I spent half of my college years engaged in this debate and I always found it ironic that whenever a black woman gets celebrated for telling her truth through artistic expression, she gets accused of male-bashing.  Yet that was also the era that gave rise to gangsta rap and the video vixen, and I do not recall that those artists received the same level of condemnation...

(Except, there was condemnation against gangsta rap, led by frightened white people.  When C. Delores Tucker, a black woman, railed against misogyny in hip hop, she got ridiculed.  Other black critics were dismissed as disconnected and prudish.  And given the state of hip hop these days, maybe we should have listened.)

And now the most prolific producer of black art is Tyler Perry--a man whose most celebrated character is Madea the drag grandma.  I am not hating on Perry, but it seems odd that in the search for so-called positive black representations, we have settled for live-action cartoon characters and superficial morality plays.  Whatever...

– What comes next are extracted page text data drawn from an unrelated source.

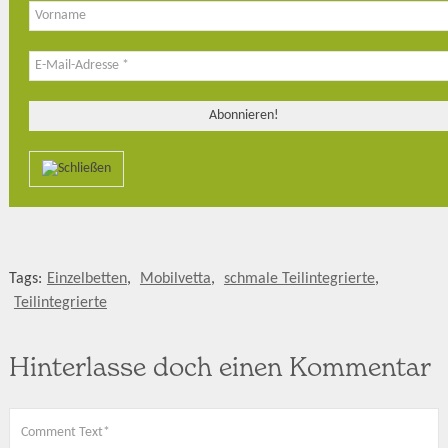
Tags:
Einzelbetten
,
Mobilvetta
,
schmale Teilintegrierte
,
Teilintegrierte
Hinterlasse doch einen Kommentar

(And this is where I will direct you to my upcoming review of "for colored girls", directed by none other than Mr. Perry).

2. Million Man March #fail:  OK, so I am going to debunk my own skepticism about this march and proclaim that yes, in fact, it was a good thing.  At the time, I disagreed with the call for men to come to the Mall alone to atone for their collective sins because I felt that it reinforced the sexist idea that men controlled the destiny of the black community (I was a bit over-the-top with my feminist rhetoric back then).  I felt that in an age where women had more options, the salvation of the black family and the community as a whole would come from equal effort--and that quite frankly it was a sad state of affairs to acknowledge that men had been missing in action for so long.

In revising my view of the MMM, I was wrong.  Black men did need to be summoned to the Mall because they were not getting the message in church, at home, the barbershop or in any other institution that they needed to stand up to take care of their responsibilities.  And that call to come forth on behalf of a community plagued by social ills ignited some of those brothers to return to their communities with a renewed sense of purpose. 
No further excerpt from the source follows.